I am studying linear regression. I have been given that $E[X(Y-b_0-b_1X)] = 0$, and told that it follows from this that $E[Y-b_0-b_1X]X = 0$. Why is this so? I have tried expanding the bracket inside the expectation in the first equation and then splitting it up using the linearity of the expectation, but this has failed to yield any insight.
Furthermore, I am curious about a different, more general question: if X and Y are random variables and $E[XY] = 0$, can anything interesting be concluded?
I think there the OP misunderstands the "moments conditions" in the context of linear regression, and @Nicolas Agote's (albeit correct) does resolve this misunderstanding.
A linear regression assumes that the conditional mean $\mathbb E[Y|X]$ of a random variable $Y$ given another random variable $X$ has the functional form $$\mathbb E[Y|X] = b_0 + b_1 X,$$ where $b_0$ and $b_1$ are unknown constants. The goal is to estimate these unknown constants based on observed data. One way of estimating these parameters is the Method of Moments of approach. With this approach, $b_0$ and $b_1$ are estimated such the sample version of the moment condition $$\mathbb E[X(Y - b_0 -b_1X)] = 0$$ is satisfied.

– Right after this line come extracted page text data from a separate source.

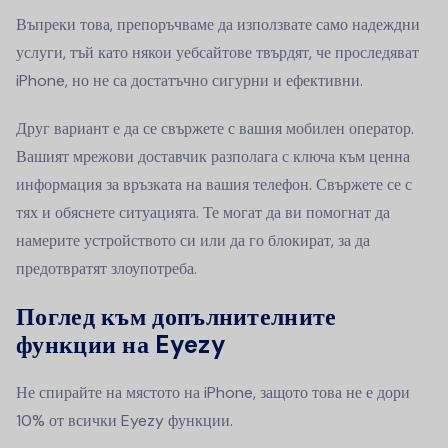
Въпреки това, препоръчваме да използвате само надеждни
услуги, тъй като някои уебсайтове твърдят, че проследяват
iPhone, но не са достатъчно сигурни и ефективни.
Друг вариант е да се свържете с вашия мобилен оператор.
Вашият мрежови доставчик разполага с ключа към ценна
информация за връзката на вашия телефон. Свържете се с
тях и обяснете ситуацията. Те могат да ви помогнат да
намерите устройството си или да го блокират, за да
предотвратят злоупотреба.
Поглед към допълнителните
функции на Eyezy
Не спирайте на мястото на iPhone, защото това не е дори
10% от всички Eyezy функции.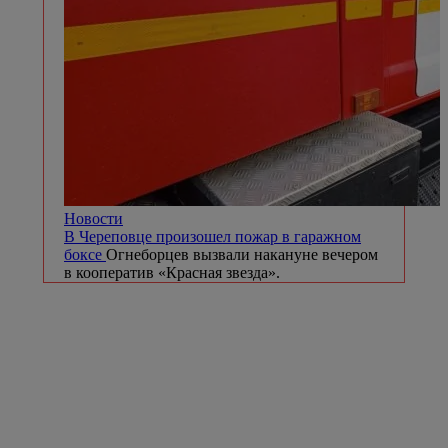
Новости
В Череповце произошел пожар в гаражном
боксе
Огнеборцев вызвали накануне вечером
в кооператив «Красная звезда».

In fact, this does not imply the equation $$ X\mathbb E[Y-b_0-b_1X] = 0$$ Instead, if the model is correct, i. e. $$\mathbb E[Y|X] = b_0 + b_1X$$ holds, the equation is trivially true:
\begin{align*} X\mathbb E[Y-b_0-b_1X] &= X\mathbb E[Y] - b_0X - b_1X\mathbb E[X] \\ &= X\mathbb E[\mathbb E[Y|X]] - Xb_0 - Xb_1\mathbb E[X] \\ &= X\mathbb E[b_0 + b_1X] - Xb_0 - Xb_1\mathbb E[X] \\ &= Xb_0 + Xb_1\mathbb E[X] - Xb_0 - Xb_1\mathbb E[X] \\ &= 0,\end{align*} where linearity of $\mathbb E$ is used in the first and third line and the law of iterated expectation in the second line. Note that $$E[X(Y - b_0 -b_1X)] = 0$$ is not needed.